I’m OK – You’re not OK
5. Share a treat
Just because someone drives you nuts by clipping his nails in the morning is no reason to hate him all day long. Find some symbolic olive branch, and waive it around. Go get two chocolate bars and give him one. Bring in a bag of his favorite coffee. When we change our body language, accentuating the positive, rather than festering about “their problem,” the other person will likely respond in kind.
6. Extend trust
The reciprocal nature of trust says that you can improve people's trust in you by extending more trust to them. When we build a higher level of trust, the petty issues seem to melt away, because we are focused on what is good about the other person rather than idiosyncrasies that drive us bonkers. The best way to increase trust is to reinforce (rather than punish) people who are candid with us about our own shortcomings. To do this takes emotional intelligence, and it works wonders at improving relationships.

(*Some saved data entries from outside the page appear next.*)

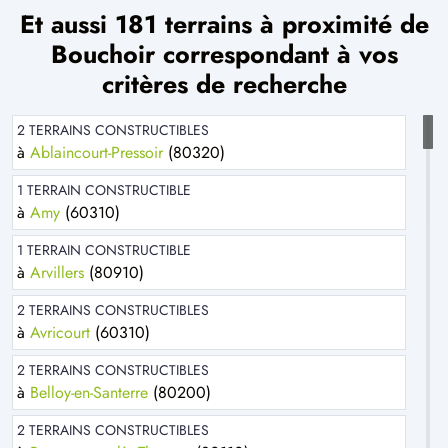
Et aussi 181 terrains à proximité de
Bouchoir correspondant à vos
critères de recherche
2 TERRAINS CONSTRUCTIBLES
à
Ablaincourt-Pressoir
(80320)
1 TERRAIN CONSTRUCTIBLE
à
Amy
(60310)
1 TERRAIN CONSTRUCTIBLE
à
Arvillers
(80910)
2 TERRAINS CONSTRUCTIBLES
à
Avricourt
(60310)
2 TERRAINS CONSTRUCTIBLES
à
Belloy-en-Santerre
(80200)
2 TERRAINS CONSTRUCTIBLES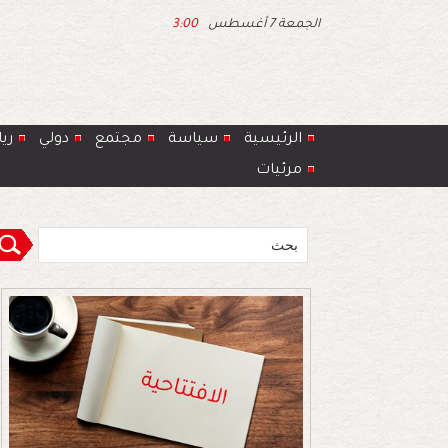
الجمعة 7 أغسطس
3:00
الرئيسية
سياسة
مجتمع
دولي
ري
مرئيات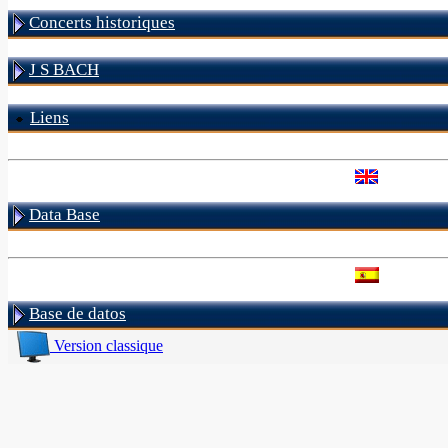
Concerts historiques
J S BACH
Liens
Data Base
Base de datos
Version classique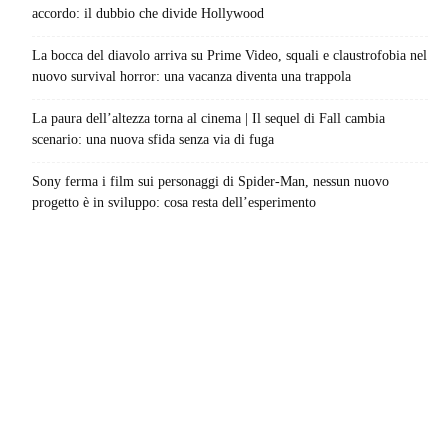
accordo: il dubbio che divide Hollywood
La bocca del diavolo arriva su Prime Video, squali e claustrofobia nel
nuovo survival horror: una vacanza diventa una trappola
La paura dell’altezza torna al cinema | Il sequel di Fall cambia
scenario: una nuova sfida senza via di fuga
Sony ferma i film sui personaggi di Spider-Man, nessun nuovo
progetto è in sviluppo: cosa resta dell’esperimento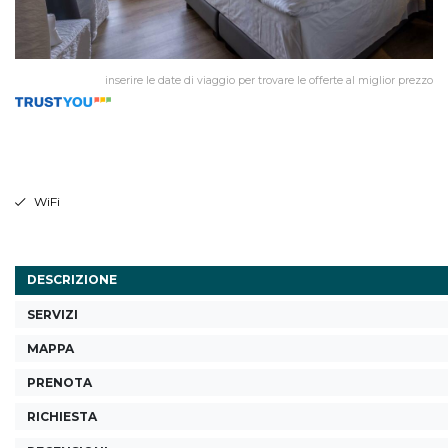
inserire le date di viaggio per trovare le offerte al miglior prezzo
WiFi
DESCRIZIONE
SERVIZI
MAPPA
PRENOTA
RICHIESTA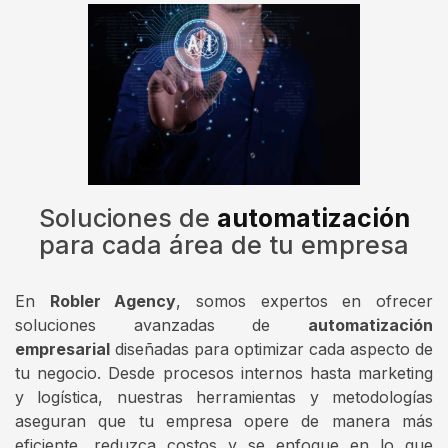
Soluciones de
automatización
para cada área de tu empresa
En
Robler Agency
, somos expertos en ofrecer
soluciones avanzadas de
automatización
empresarial
diseñadas para optimizar cada aspecto de
tu negocio. Desde procesos internos hasta marketing
y logística, nuestras herramientas y metodologías
aseguran que tu empresa opere de manera más
eficiente, reduzca costos y se enfoque en lo que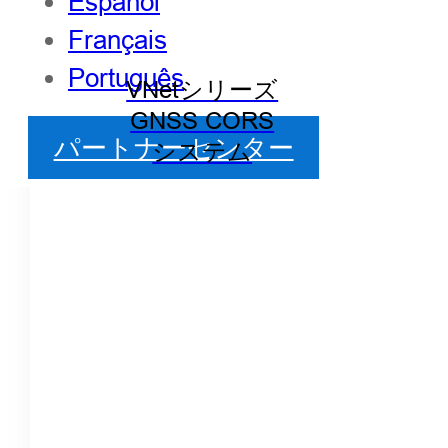
Español
Français
Português
VNetシリーズ
GNSS CORS
パートナーセンター
システム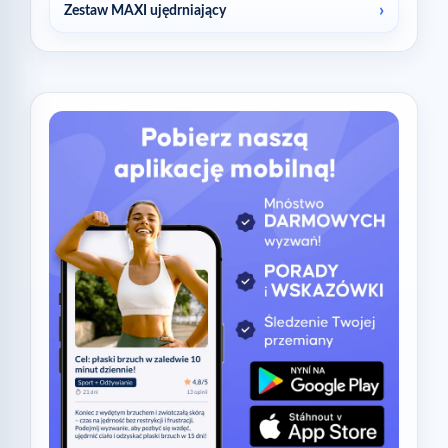
Zestaw MAXI ujędrniający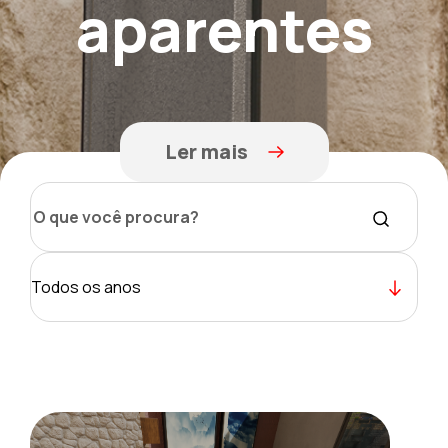
aparentes
Ler mais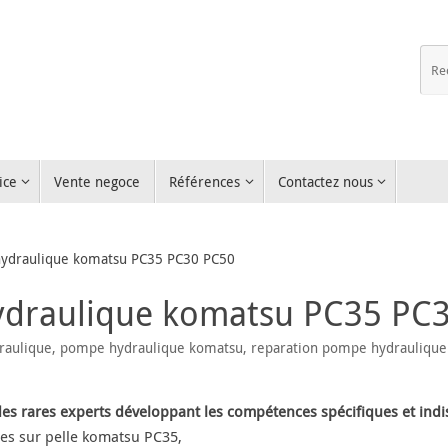
ice
Vente negoce
Références
Contactez nous
hydraulique komatsu PC35 PC30 PC50
ydraulique komatsu PC35 PC
raulique
,
pompe hydraulique komatsu
,
reparation pompe hydraulique
des rares experts
développant les compétences spécifiques et ind
es sur pelle komatsu PC35,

7. Don’t complain about others behind their back
Speak well of other people as much as possible. The old adage “if you cannot say something nice about someone don't say anything at all,” is good advice. When we gripe about others who are not present, a little of the venom always leaks out. Never make a joke about someone at his or her expense. If someone is doing something that really bothers you, simply tell the person about it in a kind way.
8. Stop acting like children
The lengths people go to in order to strike back at others for annoying them often resembles a food fight in grade school. Escalating e-mail notes in a kind of grenade battle is a great example of this phenomenon. It is easy to avoid these squabbles by not taking the bait. When you go back and forth with another person more than three times, it is time to change the mode of communication. Pick up the phone or walk down the hall for a chat.
9. Care about the other person
If we care enough to not fuss over little things, then we can tolerate inconveniences a lot better. What we get back from others is really a reflection of our own vibes. If we experience prickly and negative reactions from others, we need to check our attitude toward them. While it is convenient to blame others, often we are the root cause of the negativity: they are simply a mirror. The easiest way to care for others is to always follow the Golden Rule.
10. Have your own development plan
Start out each day with a few minutes of meditation on how to present yourself better to others. Have a list of behaviors you are trying to improve. This mindset crowds out some of the rotten attitudes that can lead you to undermine other's actions. We all have improvement opportunities.